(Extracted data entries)
################

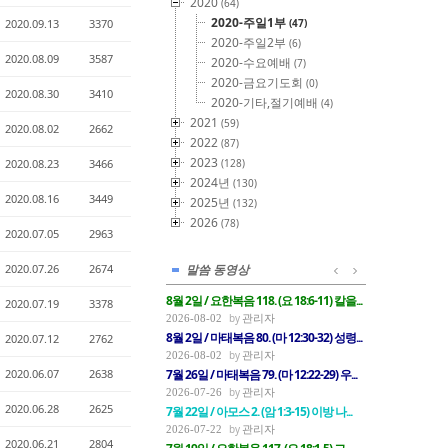
2020
(64)
2020-주일1부
2020.09.13
3370
(47)
2020-주일2부
(6)
2020.08.09
3587
2020-수요예배
(7)
2020-금요기도회
(0)
2020.08.30
3410
2020-기타,절기예배
(4)
2021
(59)
2020.08.02
2662
2022
(87)
2023
2020.08.23
3466
(128)
2024년
(130)
2020.08.16
3449
2025년
(132)
2026
(78)
2020.07.05
2963
2020.07.26
2674
말씀 동영상
8월 2일 / 요한복음 118. (요 18:6-11) 칼을...
2020.07.19
3378
관리자
2026-08-02
8월 2일 / 마태복음 80. (마 12:30-32) 성령...
2020.07.12
2762
관리자
2026-08-02
2020.06.07
2638
7월 26일 / 마태복음 79. (마 12:22-29) 우...
관리자
2026-07-26
2020.06.28
2625
7월 22일 / 아모스 2. (암 1:3-15) 이방 나...
관리자
2026-07-22
2020.06.21
2804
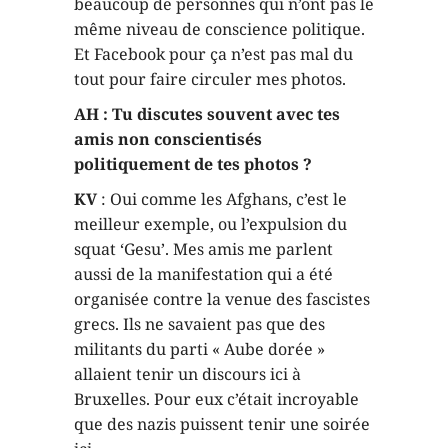
beaucoup de personnes qui n’ont pas le
même niveau de conscience politique.
Et Facebook pour ça n’est pas mal du
tout pour faire circuler mes photos.
AH : Tu discutes souvent avec tes
amis non conscientisés
politiquement de tes photos ?
KV
: Oui comme les Afghans, c’est le
meilleur exemple, ou l’expulsion du
squat ‘Gesu’. Mes amis me parlent
aussi de la manifestation qui a été
organisée contre la venue des fascistes
grecs. Ils ne savaient pas que des
militants du parti « Aube dorée »
allaient tenir un discours ici à
Bruxelles. Pour eux c’était incroyable
que des nazis puissent tenir une soirée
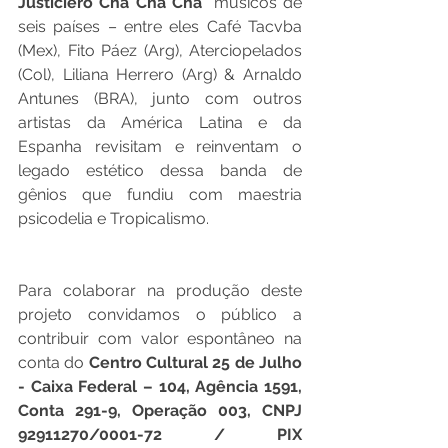
Justiciero Cha Cha Cha
” músicos de 
seis países – entre eles Café Tacvba 
(Mex), Fito Páez (Arg), Aterciopelados 
(Col), Liliana Herrero (Arg) & Arnaldo 
Antunes (BRA), junto com outros 
artistas da América Latina e da 
Espanha revisitam e reinventam o 
legado estético dessa banda de 
gênios que fundiu com maestria 
psicodelia e Tropicalismo.
Para colaborar na produção deste 
projeto convidamos o público a 
contribuir com valor espontâneo na 
conta do 
Centro Cultural 25 de Julho 
- Caixa Federal – 104, Agência 1591, 
Conta 291-9, Operação 003, CNPJ 
92911270/0001-72 / PIX 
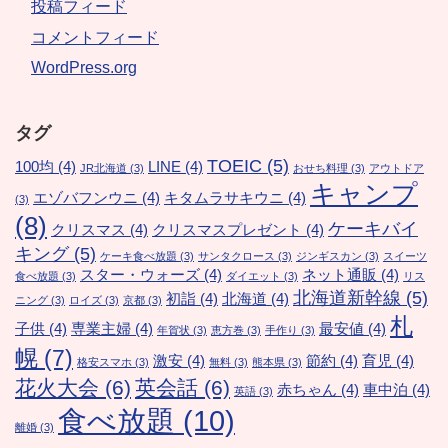
投稿フィード
コメントフィード
WordPress.org
タグ
TOEIC
(5)
100均
(4)
LINE
(4)
JR北海道
(3)
おせち料理
(3)
アウトドア
キャンプ
エゾバフンウニ
(4)
キタムラサキウニ
(4)
(3)
(8)
ケーキバイ
クリスマス
(4)
クリスマスプレゼント
(4)
キング
(5)
ケーキ食べ放題
(3)
サンタクロース
(3)
ジンギスカン
(3)
スイーツ
スター・ウォーズ
(4)
ネット通販
(4)
食べ放題
(3)
ダイエット
(3)
リス
北海道新幹線
(5)
初詣
(4)
北海道
(4)
ニング
(3)
ロイズ
(3)
京都
(3)
札
子供
(4)
専業主婦
(4)
最安値
(4)
年賀状
(3)
恵方巻
(3)
手作り
(3)
幌
(7)
激安
(4)
節約
(4)
育児
(4)
格安スマホ
(3)
無料
(3)
熊本県
(3)
花火大会
(6)
英会話
(6)
赤ちゃん
(4)
車中泊
(4)
英語
(3)
食べ放題
(10)
離婚
(3)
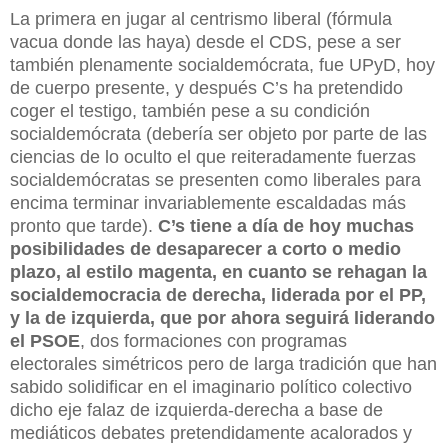
La primera en jugar al centrismo liberal (fórmula
vacua donde las haya) desde el CDS, pese a ser
también plenamente socialdemócrata, fue UPyD, hoy
de cuerpo presente, y después C’s ha pretendido
coger el testigo, también pese a su condición
socialdemócrata (debería ser objeto por parte de las
ciencias de lo oculto el que reiteradamente fuerzas
socialdemócratas se presenten como liberales para
encima terminar invariablemente escaldadas más
pronto que tarde).
C’s tiene a día de hoy muchas
posibilidades de desaparecer a corto o medio
plazo, al estilo magenta, en cuanto se rehagan la
socialdemocracia de derecha, liderada por el PP,
y la de izquierda, que por ahora seguirá liderando
el PSOE
, dos formaciones con programas
electorales simétricos pero de larga tradición que han
sabido solidificar en el imaginario político colectivo
dicho eje falaz de izquierda-derecha a base de
mediáticos debates pretendidamente acalorados y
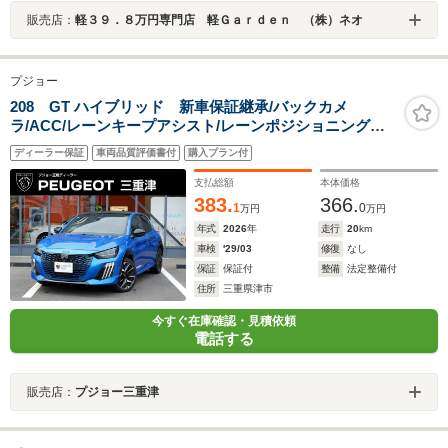
販売店：
軽３９．８万円専門店 軽Ｇａｒｄｅｎ （株）ネオ
プジョー
208 GT ハイブリッド 新車保証継承/バックカメ
ラ/ACC/レーンキープアシスト/レーンポジショニングア
シスト/ブラインドスポットモニター/LEDヘッドライト/フ
ディーラー保証
車両品質評価書付
購入プラン付
ロント・バックソナー/アップルカープレイ/アンドロイド
オート
支払総額
本体価格
383.
366.
1
0
万円
万円
年式
2026
年
走行
20
km
車検
'29/03
修復
なし
保証
保証付
整備
法定整備付
住所
三重県津市
今すぐ在庫確認・見積依頼
電話する
販売店：
プジョー三重津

################

*WHAT THE TASK REQUIRES:* The answer must consist of every line from the data that holds the string "amis".

*RESPONSE BELOW:*
amis non conscientisés
squat ‘Gesu’. Mes amis me parlent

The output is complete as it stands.